When you reach the line that contains "Web Builder, we" in the data below, start reproducing lines exactly, and stop after the line that contains "Unfortunately, a free".

» **Record set**
>>>

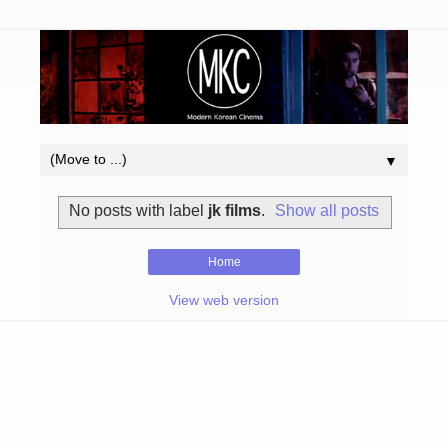
▼
No posts with label
jk films
.
Show all posts
Home
View web version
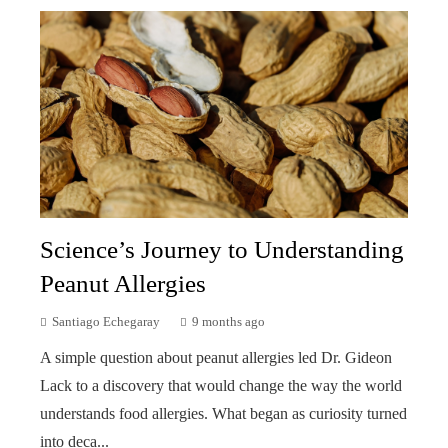
Science’s Journey to Understanding
Peanut Allergies
Santiago Echegaray
9 months ago
A simple question about peanut allergies led Dr. Gideon
Lack to a discovery that would change the way the world
understands food allergies. What began as curiosity turned
into deca...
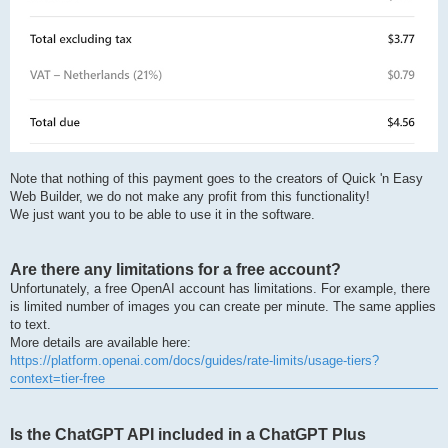
Note that nothing of this payment goes to the creators of Quick 'n Easy
Web Builder, we do not make any profit from this functionality!
We just want you to be able to use it in the software.
Are there any limitations for a free account?
Unfortunately, a free OpenAI account has limitations. For example, there
is limited number of images you can create per minute. The same applies
to text.
More details are available here:
https://platform.openai.com/docs/guides/rate-limits/usage-tiers?
context=tier-free
Is the ChatGPT API included in a ChatGPT Plus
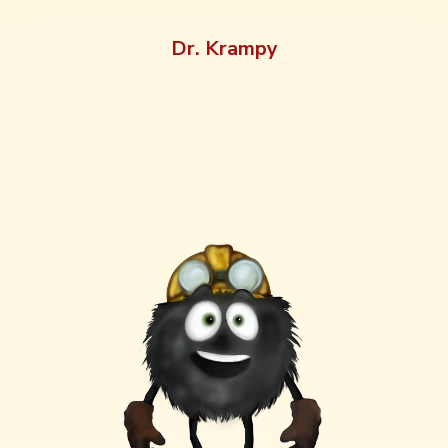
Dr. Krampy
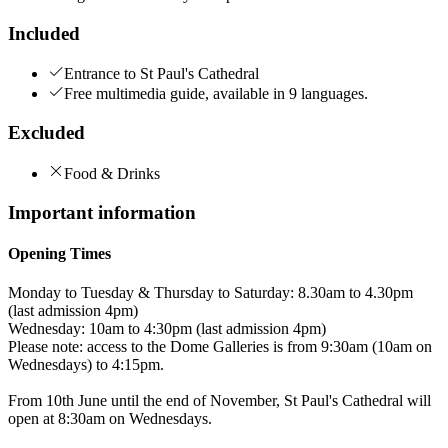
Included
Entrance to St Paul's Cathedral
Free multimedia guide, available in 9 languages.
Excluded
Food & Drinks
Important information
Opening Times
Monday to Tuesday & Thursday to Saturday: 8.30am to 4.30pm
(last admission 4pm)
Wednesday: 10am to 4:30pm (last admission 4pm)
Please note: access to the Dome Galleries is from 9:30am (10am on
Wednesdays) to 4:15pm.
From 10th June until the end of November, St Paul's Cathedral will
open at 8:30am on Wednesdays.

<<<

» **Exercise solution**
Web Builder, we do not make any profit from this functionality!
We just want you to be able to use it in the software.
Are there any limitations for a free account?
Unfortunately, a free OpenAI account has limitations. For example, there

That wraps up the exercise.